::: Data
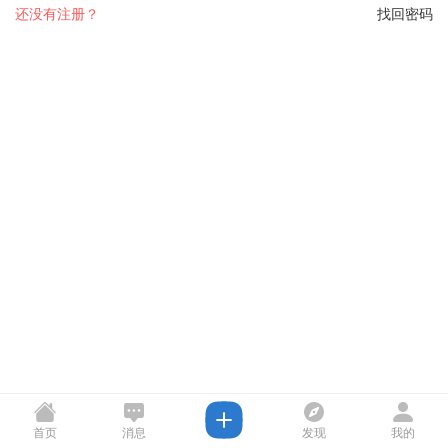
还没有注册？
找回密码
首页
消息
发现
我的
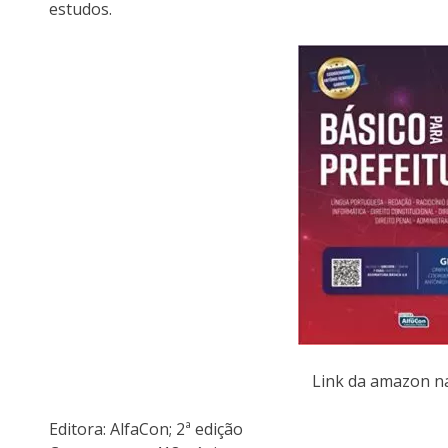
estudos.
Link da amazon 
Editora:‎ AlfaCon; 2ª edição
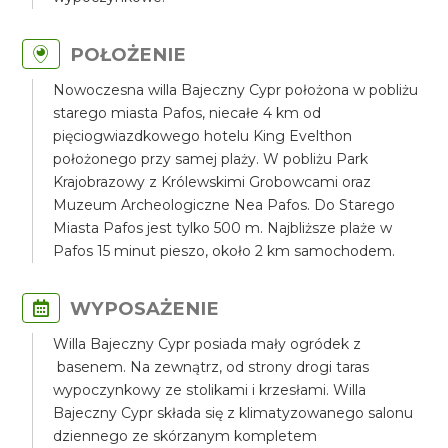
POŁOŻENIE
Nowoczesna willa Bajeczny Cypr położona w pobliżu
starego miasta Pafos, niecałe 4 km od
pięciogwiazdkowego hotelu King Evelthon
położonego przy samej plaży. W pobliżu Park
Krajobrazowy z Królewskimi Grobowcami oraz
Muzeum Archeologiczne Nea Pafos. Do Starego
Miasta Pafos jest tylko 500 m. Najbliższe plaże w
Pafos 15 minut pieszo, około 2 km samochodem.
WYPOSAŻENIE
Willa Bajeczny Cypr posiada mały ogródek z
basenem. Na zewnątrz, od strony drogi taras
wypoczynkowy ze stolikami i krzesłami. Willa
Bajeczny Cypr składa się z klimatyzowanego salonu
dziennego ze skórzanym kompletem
::::::
### Exercise directions
Wherever a line contains the string "Pafos", copy that line from the data.

### Answer to this exercise
starego miasta Pafos, niecałe 4 km od
Muzeum Archeologiczne Nea Pafos. Do Starego
Miasta Pafos jest tylko 500 m. Najbliższe plaże w
Pafos 15 minut pieszo, około 2 km samochodem.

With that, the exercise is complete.